Table of Contents
(sorry, the links won’t work)
- First, get “scry” out of the way
- Keyspaces
- Timestamps
- The top owner
- Interpreting ownership information
- Timestamp ownership
- Keys are not necessarily dumb stores
- The (pen)ultimate segment
- Local values
First, get “scry” out of the way
Scry is just a low-level referentially transparent read operation. I.e., it’s
- low-level: that is, it has an opcode at the bottom layer;
- referentially transparent: that is, a scry, if it evaluates to anything at all, evaluates to the same value for the same key always and everywhere
Therefore, the VM can cache it, for example; if you learn a value, it’s valid for its key. When you need a new value, you have a new key as well (usually; there’s some twisty logic in how read-only transactions fetch things into the local state, explained below). Moreover, every program, if it terminates, terminates to the same value every time. (Values associated with a key are free to go unavailable; if so, a program which unconditionally reads their key crashes there. It’s free to branch on first asking if a read would succeed.)

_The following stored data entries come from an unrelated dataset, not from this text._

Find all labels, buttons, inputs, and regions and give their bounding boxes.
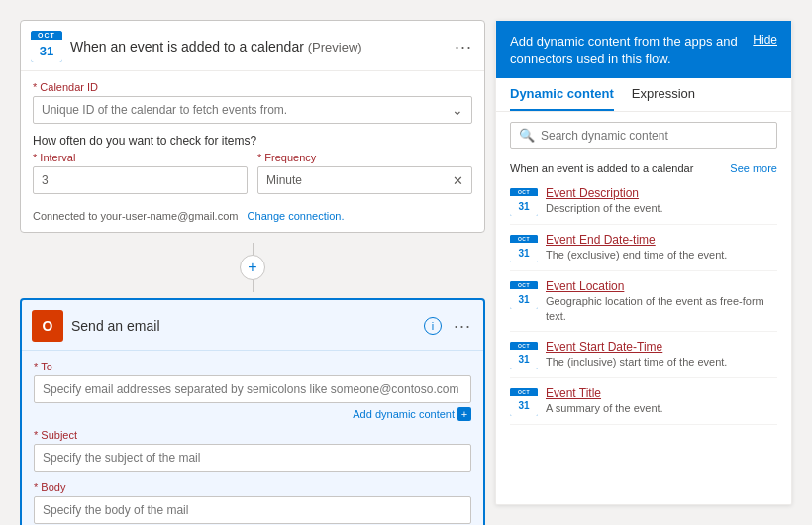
add-dynamic-row: Add dynamic content + [34,407,471,421]
item-calendar-icon: OCT 31 [510,188,538,216]
item-desc: The (inclusive) start time of the event. [546,355,727,368]
interval-input[interactable] [34,167,247,193]
section-header: When an event is added to a calendar See… [496,158,791,178]
item-name[interactable]: Event Description [546,186,663,200]
frequency-input-row[interactable]: ✕ [257,166,472,194]
plus-badge-icon: + [457,407,471,421]
item-name[interactable]: Event Title [546,386,663,400]
list-item[interactable]: OCT 31 Event Description Description of … [510,178,777,225]
list-item[interactable]: OCT 31 Event Location Geographic locatio… [510,271,777,332]
item-text: Event End Date-time The (exclusive) end … [546,233,727,262]
action-more-button[interactable]: ··· [454,317,471,335]
dynamic-items-list: OCT 31 Event Description Description of … [496,178,791,504]
trigger-card-title: When an event is added to a calendar (Pr… [70,39,447,54]
add-dynamic-button[interactable]: Add dynamic content + [353,407,471,421]
action-card-header: O Send an email i ··· [22,300,483,351]
body-label: Body [34,481,471,493]
action-card-body: To Add dynamic content + Subject Body Sh… [22,351,483,525]
interval-col: Interval [33,152,248,204]
item-name[interactable]: Event Start Date-Time [546,340,727,354]
add-step-button[interactable]: + [240,255,265,280]
item-name[interactable]: Event End Date-time [546,233,727,247]
arrow-down-2 [253,280,254,292]
arrow-down [253,243,254,255]
item-desc: A summary of the event. [546,401,663,415]
item-calendar-icon: OCT 31 [510,342,538,369]
calendar-id-label: Calendar ID [33,81,472,93]
item-calendar-icon: OCT 31 [510,388,538,416]
hide-button[interactable]: Hide [753,33,777,47]
subject-label: Subject [34,429,471,441]
office-icon: O [32,310,63,342]
item-calendar-icon: OCT 31 [510,281,538,309]
trigger-card-body: Calendar ID ⌄ How often do you want to c… [21,71,484,232]
body-input[interactable] [34,496,471,524]
item-desc: The (exclusive) end time of the event. [546,248,727,262]
action-info-button[interactable]: i [424,317,442,335]
dynamic-content-header-title: Add dynamic content from the apps and co… [510,33,743,68]
to-input[interactable] [34,375,471,403]
item-desc: Description of the event. [546,201,663,215]
item-text: Event Description Description of the eve… [546,186,663,215]
check-items-label: How often do you want to check for items… [33,134,472,148]
section-title: When an event is added to a calendar [510,162,693,174]
list-item[interactable]: OCT 31 Event End Date-time The (exclusiv… [510,225,777,271]
to-label: To [34,361,471,372]
dynamic-content-header: Add dynamic content from the apps and co… [496,21,791,78]
calendar-icon: OCT 31 [31,31,62,62]
trigger-change-connection[interactable]: Change connection. [248,210,345,222]
frequency-col: Frequency ✕ [257,152,472,204]
add-button-row: + [20,243,485,292]
item-text: Event Start Date-Time The (inclusive) st… [546,340,727,368]
calendar-id-input[interactable] [34,97,444,123]
interval-label: Interval [33,152,248,163]
search-input[interactable] [541,129,768,143]
item-desc: Geographic location of the event as free… [546,294,777,323]
item-text: Event Location Geographic location of th… [546,279,777,323]
search-icon: 🔍 [519,128,535,143]
list-item[interactable]: OCT 31 Event Start Date-Time The (inclus… [510,332,777,378]
item-text: Event Title A summary of the event. [546,386,663,415]
frequency-label: Frequency [257,152,472,163]
trigger-card: OCT 31 When an event is added to a calen… [20,20,485,233]
tab-expression[interactable]: Expression [632,78,695,111]
action-card-title: Send an email [71,318,416,334]
frequency-input[interactable] [258,167,445,193]
subject-input[interactable] [34,444,471,472]
calendar-id-chevron[interactable]: ⌄ [444,97,471,123]
interval-frequency-row: Interval Frequency ✕ [33,152,472,204]
tab-dynamic-content[interactable]: Dynamic content [510,78,614,111]
frequency-clear[interactable]: ✕ [445,167,471,193]
trigger-more-button[interactable]: ··· [455,38,472,55]
trigger-connection-info: Connected to your-user-name@gmail.com Ch… [33,210,472,222]
calendar-id-input-row[interactable]: ⌄ [33,96,472,124]
item-name[interactable]: Event Location [546,279,777,293]
interval-input-row[interactable] [33,166,248,194]
trigger-card-header: OCT 31 When an event is added to a calen… [21,21,484,71]
right-tabs: Dynamic content Expression [496,78,791,112]
search-box: 🔍 [510,122,777,149]
item-calendar-icon: OCT 31 [510,235,538,262]
action-card: O Send an email i ··· To Add dynamic con… [20,298,485,525]
see-more-button[interactable]: See more [730,162,777,174]
right-panel: Add dynamic content from the apps and co… [495,20,792,505]
list-item[interactable]: OCT 31 Event Title A summary of the even… [510,378,777,425]
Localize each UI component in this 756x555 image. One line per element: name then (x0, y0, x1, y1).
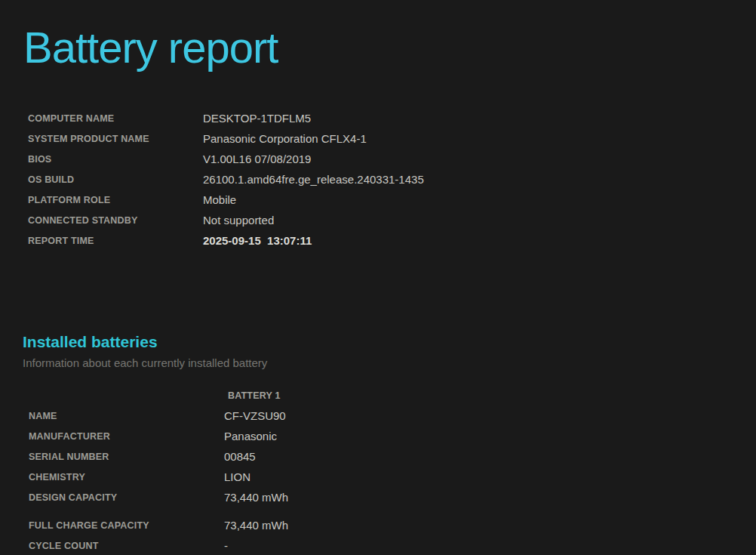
battery-info-label: CHEMISTRY (29, 472, 224, 483)
system-info-row: CONNECTED STANDBY Not supported (28, 210, 571, 230)
battery-info-label: SERIAL NUMBER (29, 452, 224, 462)
system-info-value: 2025-09-15 13:07:11 (203, 234, 571, 247)
battery-info-label: MANUFACTURER (29, 431, 224, 442)
system-info-row: REPORT TIME 2025-09-15 13:07:11 (28, 230, 571, 251)
battery-info-label: NAME (29, 411, 224, 421)
battery-info-value: - (224, 539, 572, 552)
system-info-row: OS BUILD 26100.1.amd64fre.ge_release.240… (28, 169, 571, 190)
battery-info-row: SERIAL NUMBER 00845 (29, 446, 572, 467)
battery-info-value: 73,440 mWh (224, 491, 572, 504)
system-info-value: Not supported (203, 214, 571, 227)
battery-info-row: CHEMISTRY LION (29, 467, 572, 487)
system-info-label: BIOS (28, 154, 203, 165)
battery-info-label: CYCLE COUNT (29, 541, 224, 551)
installed-batteries-subtitle: Information about each currently install… (23, 356, 267, 371)
system-info-row: PLATFORM ROLE Mobile (28, 190, 571, 210)
system-info-value: Mobile (203, 193, 571, 206)
system-info-label: CONNECTED STANDBY (28, 215, 203, 226)
system-info-value: Panasonic Corporation CFLX4-1 (203, 132, 571, 145)
system-info-label: SYSTEM PRODUCT NAME (28, 134, 203, 144)
system-info-label: OS BUILD (28, 174, 203, 185)
battery-table-header-row: BATTERY 1 (29, 385, 572, 405)
system-info-row: BIOS V1.00L16 07/08/2019 (28, 149, 571, 169)
system-info-value: 26100.1.amd64fre.ge_release.240331-1435 (203, 173, 571, 186)
battery-report-page: Battery report COMPUTER NAME DESKTOP-1TD… (0, 0, 756, 555)
system-info-label: PLATFORM ROLE (28, 195, 203, 205)
battery-table-rows: NAME CF-VZSU90 MANUFACTURER Panasonic SE… (29, 405, 572, 555)
installed-batteries-heading: Installed batteries (23, 332, 158, 351)
system-info-value: V1.00L16 07/08/2019 (203, 153, 571, 165)
battery-info-row: DESIGN CAPACITY 73,440 mWh (29, 487, 572, 507)
battery-info-row: MANUFACTURER Panasonic (29, 426, 572, 446)
system-info-label: REPORT TIME (28, 236, 203, 246)
battery-info-label: FULL CHARGE CAPACITY (29, 520, 224, 531)
battery-info-label: DESIGN CAPACITY (29, 492, 224, 503)
system-info-row: COMPUTER NAME DESKTOP-1TDFLM5 (28, 108, 571, 128)
system-info-row: SYSTEM PRODUCT NAME Panasonic Corporatio… (28, 128, 571, 149)
system-info-table: COMPUTER NAME DESKTOP-1TDFLM5 SYSTEM PRO… (28, 108, 571, 251)
battery-info-value: LION (224, 470, 572, 483)
battery-info-value: 73,440 mWh (224, 519, 572, 532)
battery-info-row: NAME CF-VZSU90 (29, 405, 572, 426)
system-info-label: COMPUTER NAME (28, 113, 203, 124)
battery-info-value: Panasonic (224, 430, 572, 442)
page-title: Battery report (23, 23, 278, 73)
battery-column-header: BATTERY 1 (224, 390, 572, 401)
battery-info-row: CYCLE COUNT - (29, 535, 572, 555)
battery-info-value: 00845 (224, 450, 572, 463)
battery-info-row: FULL CHARGE CAPACITY 73,440 mWh (29, 515, 572, 535)
battery-info-value: CF-VZSU90 (224, 409, 572, 422)
installed-batteries-table: BATTERY 1 NAME CF-VZSU90 MANUFACTURER Pa… (29, 385, 572, 555)
system-info-value: DESKTOP-1TDFLM5 (203, 112, 571, 125)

Those are the properties we mean when we say ‘scry’.
Keyspaces
However, an unstated assumption I keep making, which I don’t believe is controversial but which deserves to be stated, is that the keys are segmented, or equivalently that they’re lists. Conventionally I write the segments separated with /
as e.g. /a/b/c
, like a filesystem path.
Why like a filesystem path? Because keyspaces are implicitly hierarchical. That is, the order of segments matters; it’s not a set of attributes which determine a key, but a list of (identifiers? practically speaking, they’re strings).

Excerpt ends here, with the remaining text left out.